Oh Holy Spirit, descend plentifully into my heart. Enlighten the dark corners of this neglected dwelling and scatter there Thy cheerful beams.
St. Augustine
If I say, “Surely the darkness shall cover me, and the light around me be night,” even the darkness is not dark to you; the night is as bright as the day, for darkness is as light to you.” -Psalms 139:11-12
I sat stiffly in the armchair, crossing, uncrossing my legs, rubbing away the bumps on my arms produced by too much air conditioning and too many questions. I wiggled my toes in my heels, confined by sweaty shoes and unreadable head nods and pencil scribbles from the chair across the room.

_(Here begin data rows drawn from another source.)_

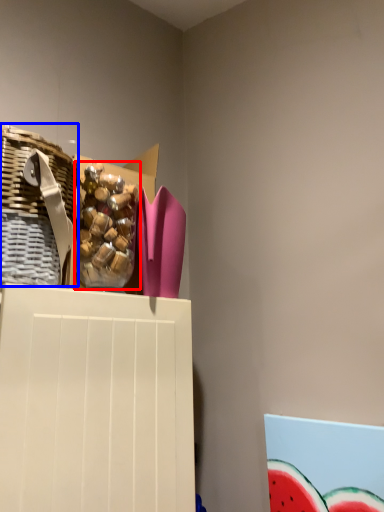 Question: Among these objects, which one is nearest to the camera, food (highlighted by a red box) or basket (highlighted by a blue box)?

Choices:
 (A) food
 (B) basket

Answer: (B) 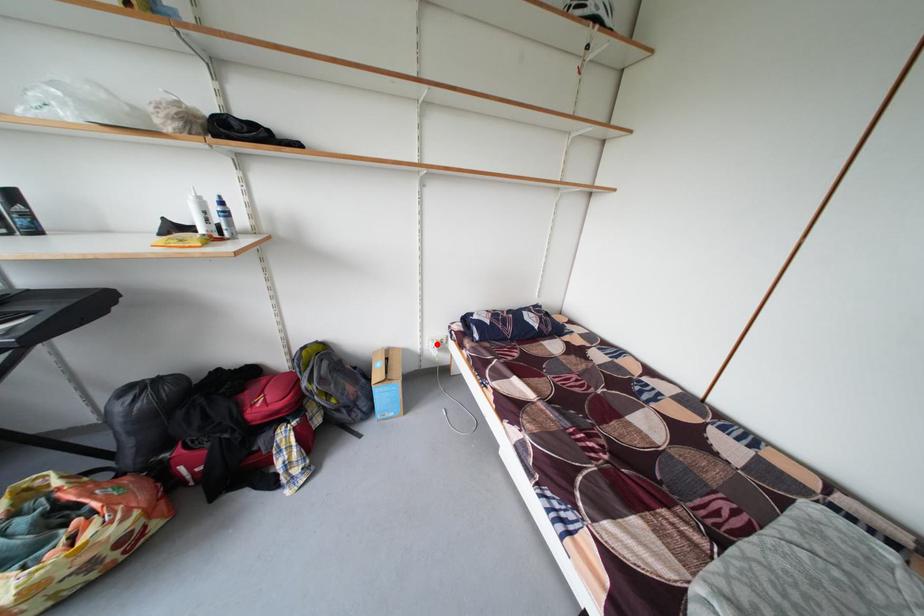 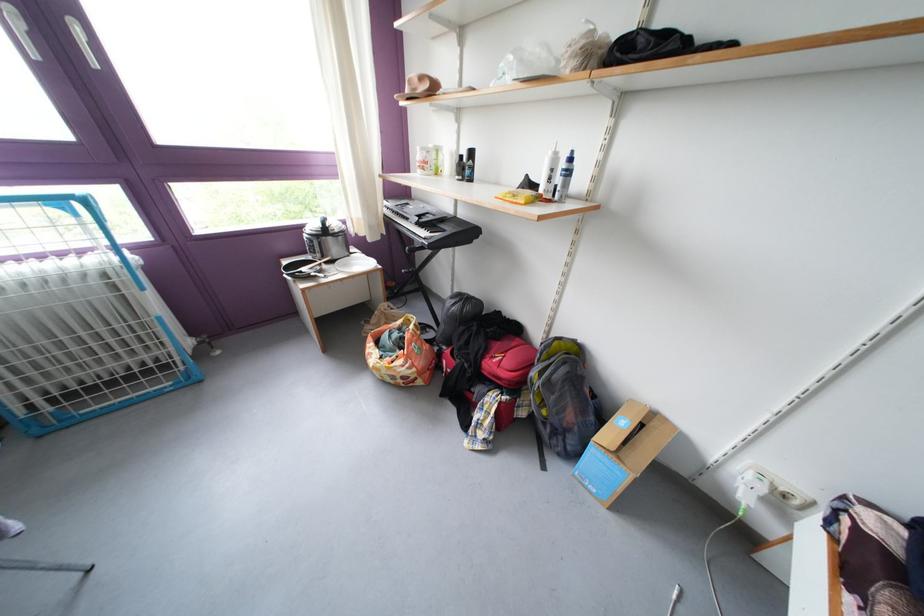 The point at the highlighted location is marked in the first image. Where is the corresponding point in the second image?

(758, 467) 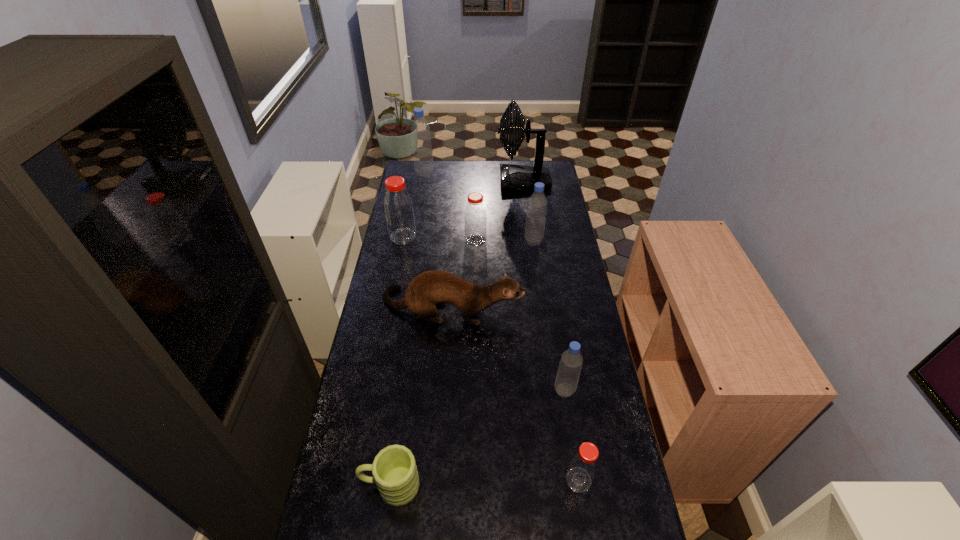 You are a GUI agent. You are given a task and a screenshot of the screen. Output one action in this format:
    pyautogui.click(x=<x>, y=<y>)
    Task: Click on the brown ferret
    The height and width of the screenshot is (540, 960).
    Given the screenshot: What is the action you would take?
    435,287

The image size is (960, 540). What are the coordinates of `the rightmost red bottle` in the screenshot? It's located at (583, 466).

Find the location of a particular element. the shortest bottle is located at coordinates (583, 466).

I want to click on the shortest object, so click(x=394, y=469).

Locate an element on the screen. The image size is (960, 540). green mug is located at coordinates (394, 469).

The image size is (960, 540). What are the coordinates of `vacant area located in front of the tallest object to blow air` in the screenshot? It's located at (452, 181).

I want to click on vacant area situated 0.240m in front of the tallest object to blow air, so click(452, 181).

Find the location of a particular element. free location located 0.350m in front of the tallest object to blow air is located at coordinates (431, 181).

You are a GUI agent. You are given a task and a screenshot of the screen. Output one action in this format:
    pyautogui.click(x=<x>, y=<y>)
    Task: Click on the vacant region located 0.120m on the right of the farthest blue bottle
    The height and width of the screenshot is (540, 960).
    Given the screenshot: What is the action you would take?
    pyautogui.click(x=456, y=173)

The image size is (960, 540). What are the coordinates of `free space located 0.260m on the front of the biggest red bottle` in the screenshot? It's located at (394, 286). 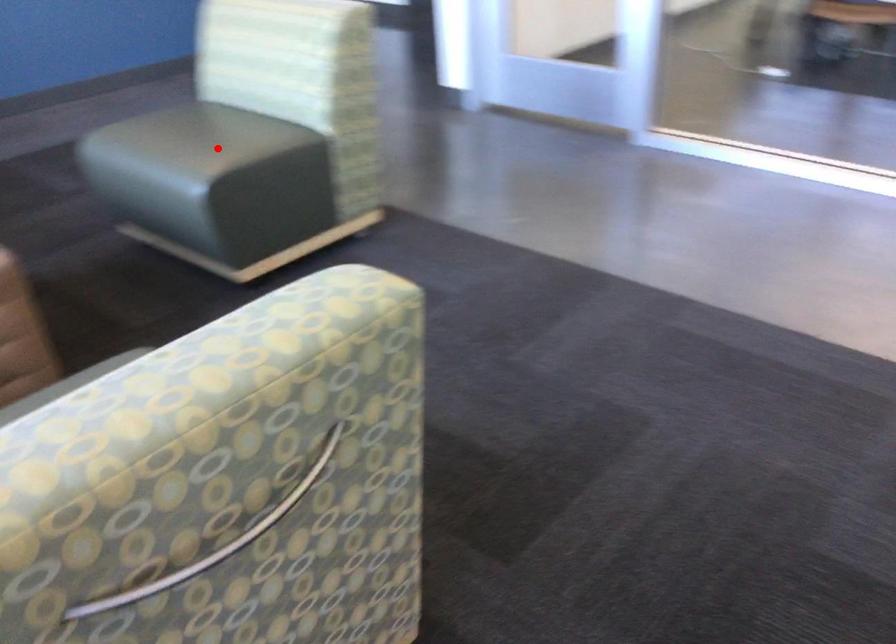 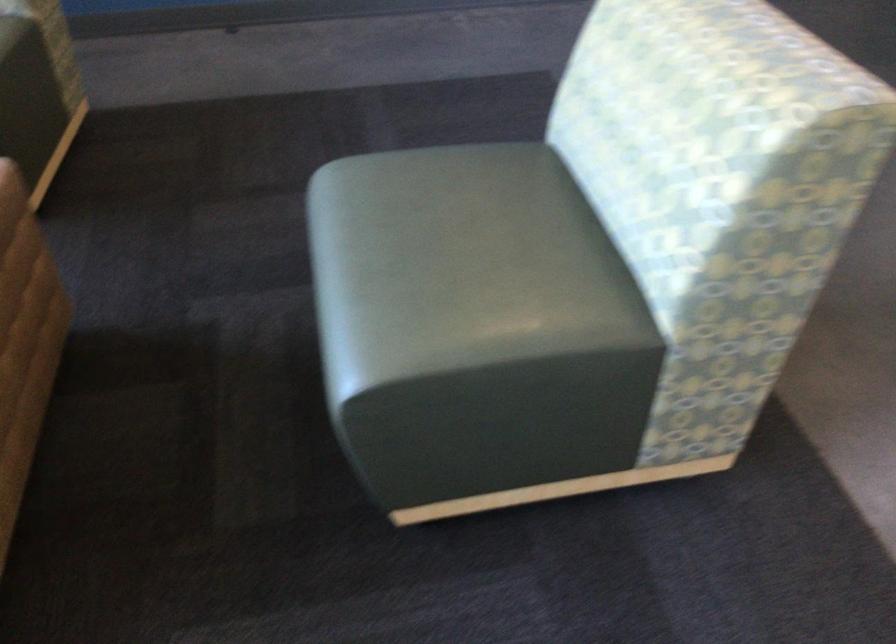 Question: I am providing you with two images of the same scene from different viewpoints. Given a red point in image1, look at the same physical point in image2. Is it:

I needed counseling. I needed help processing the events of the past year. But with every visit, I felt irritated, unresolved and frustrated—more tempted to text the last person in the world I should and no better off.
Why in the world are we talking about my childhood and my high school boyfriends and my motivations in social interactions? These things seemed insignificant and had little to do with the trauma I was lost in, desperate to sort through.
You know how a lake looks at night, inky black and thick? If you run your fingers through it, it is still just water, but somehow it seems denser in its darkness. Bleak even.
I felt myself suffocating in that thick, inky, dense darkness.
I was sobbing myself to sleep or into panic attacks. I was waking up with my skin crawling. I was either an anxious sick or a heavy numb in the day. Days felt like dark nights and nights were still darker.
The session finished and she set her pencil down and asked if there is anything else I wanted to talk about.
Too irritated I asked, “But what do I do with all this darkness.”
Charles Swindoll said that life is 10% what happens to me and 90% how I respond to it. Many of us suffer evils not by our own doing, but as an undeserved consequence of the selfish decisions of others. Our life, however, consists not of our sufferings—how much we suffer or how well we avoid it—but how we chose to live in and above our sufferings. Suffering is inevitable in this fallen world, but light and joy in it all is possible.
That chair across from me told me that this selfish person who had inflicted my suffering was living in darkness—and had me in his darkness with him. But I had since been set free. The truth had set me free; light had exposed the darkness, and I was free to live in the light.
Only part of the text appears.